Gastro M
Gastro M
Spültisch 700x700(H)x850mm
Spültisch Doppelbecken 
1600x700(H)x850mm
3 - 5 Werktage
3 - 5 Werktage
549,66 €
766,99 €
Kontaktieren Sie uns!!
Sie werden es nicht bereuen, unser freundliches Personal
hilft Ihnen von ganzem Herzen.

# # #

Find the string "Spültisch" in the data. Report each line it appears in.

Spültisch 700x700(H)x850mm
Spültisch Doppelbecken 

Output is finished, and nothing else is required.